Task to complete
Every line below that contains the word "Sânnicolau" must be copied.

Saved data entries
______
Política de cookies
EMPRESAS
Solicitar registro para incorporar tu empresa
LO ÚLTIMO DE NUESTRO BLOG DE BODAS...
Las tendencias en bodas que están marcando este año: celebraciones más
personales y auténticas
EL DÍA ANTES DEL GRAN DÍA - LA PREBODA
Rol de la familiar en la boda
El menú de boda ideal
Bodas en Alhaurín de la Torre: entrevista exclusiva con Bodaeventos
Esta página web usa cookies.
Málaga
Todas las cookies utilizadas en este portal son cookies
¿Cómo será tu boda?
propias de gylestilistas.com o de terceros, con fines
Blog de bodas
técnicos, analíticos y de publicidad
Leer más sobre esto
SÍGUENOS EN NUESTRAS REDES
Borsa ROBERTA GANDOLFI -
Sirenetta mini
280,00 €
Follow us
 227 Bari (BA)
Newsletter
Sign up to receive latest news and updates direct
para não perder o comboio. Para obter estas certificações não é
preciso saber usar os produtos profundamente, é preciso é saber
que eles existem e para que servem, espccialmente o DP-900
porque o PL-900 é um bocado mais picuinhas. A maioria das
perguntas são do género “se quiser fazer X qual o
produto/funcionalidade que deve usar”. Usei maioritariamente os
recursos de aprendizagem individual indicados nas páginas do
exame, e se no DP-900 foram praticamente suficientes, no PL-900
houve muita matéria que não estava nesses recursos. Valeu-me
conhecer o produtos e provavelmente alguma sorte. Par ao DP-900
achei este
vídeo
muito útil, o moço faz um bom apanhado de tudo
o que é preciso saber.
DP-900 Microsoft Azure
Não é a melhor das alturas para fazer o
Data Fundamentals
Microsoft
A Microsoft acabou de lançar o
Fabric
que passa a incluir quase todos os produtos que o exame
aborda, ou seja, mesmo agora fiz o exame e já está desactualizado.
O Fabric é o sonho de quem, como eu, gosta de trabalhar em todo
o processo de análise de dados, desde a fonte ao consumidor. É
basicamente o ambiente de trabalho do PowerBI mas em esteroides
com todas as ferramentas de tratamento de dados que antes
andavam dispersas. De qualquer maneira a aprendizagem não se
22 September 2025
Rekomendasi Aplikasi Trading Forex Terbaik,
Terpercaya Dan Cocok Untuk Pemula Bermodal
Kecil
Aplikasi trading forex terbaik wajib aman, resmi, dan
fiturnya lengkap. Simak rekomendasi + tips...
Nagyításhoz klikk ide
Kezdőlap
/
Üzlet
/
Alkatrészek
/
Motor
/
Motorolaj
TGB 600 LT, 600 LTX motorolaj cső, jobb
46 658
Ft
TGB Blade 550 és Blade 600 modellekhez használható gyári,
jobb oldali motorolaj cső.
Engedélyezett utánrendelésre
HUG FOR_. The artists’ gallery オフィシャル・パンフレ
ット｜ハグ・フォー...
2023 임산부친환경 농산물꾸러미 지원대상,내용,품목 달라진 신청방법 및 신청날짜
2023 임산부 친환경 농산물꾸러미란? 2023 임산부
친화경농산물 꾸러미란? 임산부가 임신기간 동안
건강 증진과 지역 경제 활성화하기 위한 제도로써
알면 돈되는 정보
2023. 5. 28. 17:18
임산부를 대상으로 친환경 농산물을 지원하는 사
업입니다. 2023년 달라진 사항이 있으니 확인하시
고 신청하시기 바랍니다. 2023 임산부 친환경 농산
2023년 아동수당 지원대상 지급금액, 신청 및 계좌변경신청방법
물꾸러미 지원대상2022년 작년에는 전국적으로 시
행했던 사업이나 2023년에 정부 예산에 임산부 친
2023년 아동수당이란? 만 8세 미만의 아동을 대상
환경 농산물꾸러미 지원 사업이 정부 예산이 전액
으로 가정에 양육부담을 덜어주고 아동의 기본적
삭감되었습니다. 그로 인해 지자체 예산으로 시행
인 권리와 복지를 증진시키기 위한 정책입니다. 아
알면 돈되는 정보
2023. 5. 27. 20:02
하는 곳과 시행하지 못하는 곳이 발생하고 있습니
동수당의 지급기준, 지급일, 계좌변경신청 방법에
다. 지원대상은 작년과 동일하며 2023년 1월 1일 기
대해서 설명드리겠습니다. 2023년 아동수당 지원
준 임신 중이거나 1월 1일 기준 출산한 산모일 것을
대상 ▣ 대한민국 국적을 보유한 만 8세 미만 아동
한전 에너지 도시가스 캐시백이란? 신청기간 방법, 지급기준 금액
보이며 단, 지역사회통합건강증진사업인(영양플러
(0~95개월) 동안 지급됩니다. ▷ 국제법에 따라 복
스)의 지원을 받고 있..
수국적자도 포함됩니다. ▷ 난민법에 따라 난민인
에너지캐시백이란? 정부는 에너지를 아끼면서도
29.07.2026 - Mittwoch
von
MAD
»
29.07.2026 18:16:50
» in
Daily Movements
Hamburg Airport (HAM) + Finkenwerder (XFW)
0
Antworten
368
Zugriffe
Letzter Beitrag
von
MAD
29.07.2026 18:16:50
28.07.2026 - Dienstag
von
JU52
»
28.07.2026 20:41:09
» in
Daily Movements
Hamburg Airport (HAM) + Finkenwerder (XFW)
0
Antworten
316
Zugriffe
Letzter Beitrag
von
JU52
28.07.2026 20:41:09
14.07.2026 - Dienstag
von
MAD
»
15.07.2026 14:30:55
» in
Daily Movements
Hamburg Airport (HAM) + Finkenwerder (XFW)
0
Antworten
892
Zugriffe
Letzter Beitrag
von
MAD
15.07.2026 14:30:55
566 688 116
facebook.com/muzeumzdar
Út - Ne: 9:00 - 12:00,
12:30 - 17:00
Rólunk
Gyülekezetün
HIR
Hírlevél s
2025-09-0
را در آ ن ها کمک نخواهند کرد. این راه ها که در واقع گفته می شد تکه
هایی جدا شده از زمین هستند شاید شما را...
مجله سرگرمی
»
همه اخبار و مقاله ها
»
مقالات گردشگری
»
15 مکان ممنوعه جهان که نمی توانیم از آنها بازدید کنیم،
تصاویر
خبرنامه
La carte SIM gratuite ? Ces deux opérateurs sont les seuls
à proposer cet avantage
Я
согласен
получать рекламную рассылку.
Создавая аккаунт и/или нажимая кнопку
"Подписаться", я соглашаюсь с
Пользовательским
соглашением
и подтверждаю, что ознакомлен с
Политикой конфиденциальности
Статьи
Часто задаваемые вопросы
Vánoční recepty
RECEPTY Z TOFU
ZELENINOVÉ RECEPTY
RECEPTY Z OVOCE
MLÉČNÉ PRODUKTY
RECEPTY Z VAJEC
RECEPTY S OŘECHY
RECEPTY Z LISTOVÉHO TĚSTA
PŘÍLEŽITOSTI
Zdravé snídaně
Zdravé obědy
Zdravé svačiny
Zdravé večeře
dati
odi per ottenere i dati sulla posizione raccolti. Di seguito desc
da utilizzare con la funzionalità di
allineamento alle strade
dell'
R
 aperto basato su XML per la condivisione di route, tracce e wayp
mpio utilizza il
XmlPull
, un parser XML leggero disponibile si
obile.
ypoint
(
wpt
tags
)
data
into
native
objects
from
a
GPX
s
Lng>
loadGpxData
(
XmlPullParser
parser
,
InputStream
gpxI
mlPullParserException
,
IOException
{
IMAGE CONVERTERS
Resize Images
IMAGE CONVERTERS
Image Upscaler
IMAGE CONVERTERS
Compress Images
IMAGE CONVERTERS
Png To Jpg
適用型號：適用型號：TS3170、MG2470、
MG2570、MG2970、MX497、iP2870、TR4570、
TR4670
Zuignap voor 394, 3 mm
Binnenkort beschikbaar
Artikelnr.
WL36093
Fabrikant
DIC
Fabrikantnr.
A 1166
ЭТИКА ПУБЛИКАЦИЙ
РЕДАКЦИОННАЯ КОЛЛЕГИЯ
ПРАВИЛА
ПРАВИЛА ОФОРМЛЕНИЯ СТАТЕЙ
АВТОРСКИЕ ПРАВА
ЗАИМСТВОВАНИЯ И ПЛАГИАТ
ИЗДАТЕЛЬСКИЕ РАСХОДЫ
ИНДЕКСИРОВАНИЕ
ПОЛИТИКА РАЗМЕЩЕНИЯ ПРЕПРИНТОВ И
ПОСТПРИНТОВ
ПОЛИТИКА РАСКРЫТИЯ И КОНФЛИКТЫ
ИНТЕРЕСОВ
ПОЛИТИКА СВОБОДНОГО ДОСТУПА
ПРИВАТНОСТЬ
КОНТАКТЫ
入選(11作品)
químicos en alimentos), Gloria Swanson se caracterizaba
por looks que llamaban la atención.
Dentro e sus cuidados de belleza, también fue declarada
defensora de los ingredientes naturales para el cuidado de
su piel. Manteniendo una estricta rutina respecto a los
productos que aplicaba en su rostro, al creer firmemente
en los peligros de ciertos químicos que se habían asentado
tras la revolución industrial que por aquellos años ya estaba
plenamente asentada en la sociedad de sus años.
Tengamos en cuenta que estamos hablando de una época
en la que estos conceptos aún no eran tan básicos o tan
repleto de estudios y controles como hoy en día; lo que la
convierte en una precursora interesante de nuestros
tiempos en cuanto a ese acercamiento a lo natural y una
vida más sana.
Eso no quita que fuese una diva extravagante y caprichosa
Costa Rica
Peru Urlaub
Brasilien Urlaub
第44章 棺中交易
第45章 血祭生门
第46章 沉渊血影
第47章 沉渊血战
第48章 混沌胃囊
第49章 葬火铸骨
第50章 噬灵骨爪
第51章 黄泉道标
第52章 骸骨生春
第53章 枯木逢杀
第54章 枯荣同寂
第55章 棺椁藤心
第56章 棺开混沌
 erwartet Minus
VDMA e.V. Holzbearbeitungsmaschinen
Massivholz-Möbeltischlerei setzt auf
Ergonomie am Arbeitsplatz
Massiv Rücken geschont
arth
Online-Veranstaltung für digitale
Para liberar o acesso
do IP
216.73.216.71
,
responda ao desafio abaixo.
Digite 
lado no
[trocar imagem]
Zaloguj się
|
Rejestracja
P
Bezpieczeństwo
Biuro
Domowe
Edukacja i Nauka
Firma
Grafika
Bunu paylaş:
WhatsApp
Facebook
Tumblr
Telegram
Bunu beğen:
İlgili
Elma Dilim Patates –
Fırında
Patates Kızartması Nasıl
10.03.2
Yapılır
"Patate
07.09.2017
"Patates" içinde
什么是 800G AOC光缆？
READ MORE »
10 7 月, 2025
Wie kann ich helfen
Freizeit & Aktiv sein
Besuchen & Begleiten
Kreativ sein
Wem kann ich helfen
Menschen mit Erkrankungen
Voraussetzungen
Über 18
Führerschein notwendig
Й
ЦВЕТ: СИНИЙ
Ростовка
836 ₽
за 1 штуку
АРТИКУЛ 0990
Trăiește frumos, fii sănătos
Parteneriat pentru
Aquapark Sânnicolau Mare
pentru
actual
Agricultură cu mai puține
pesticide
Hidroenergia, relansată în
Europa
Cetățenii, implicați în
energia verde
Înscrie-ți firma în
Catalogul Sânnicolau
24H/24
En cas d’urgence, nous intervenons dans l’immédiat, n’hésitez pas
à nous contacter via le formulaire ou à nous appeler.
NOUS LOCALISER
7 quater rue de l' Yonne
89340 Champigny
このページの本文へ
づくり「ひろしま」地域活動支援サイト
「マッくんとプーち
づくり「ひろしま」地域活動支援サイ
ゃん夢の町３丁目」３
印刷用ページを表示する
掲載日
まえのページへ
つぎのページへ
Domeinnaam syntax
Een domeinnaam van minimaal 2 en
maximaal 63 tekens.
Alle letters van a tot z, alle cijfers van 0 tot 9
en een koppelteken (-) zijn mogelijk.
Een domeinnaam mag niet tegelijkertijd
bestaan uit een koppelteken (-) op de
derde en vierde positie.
______
Expected output
Aquapark Sânnicolau Mare
Catalogul Sânnicolau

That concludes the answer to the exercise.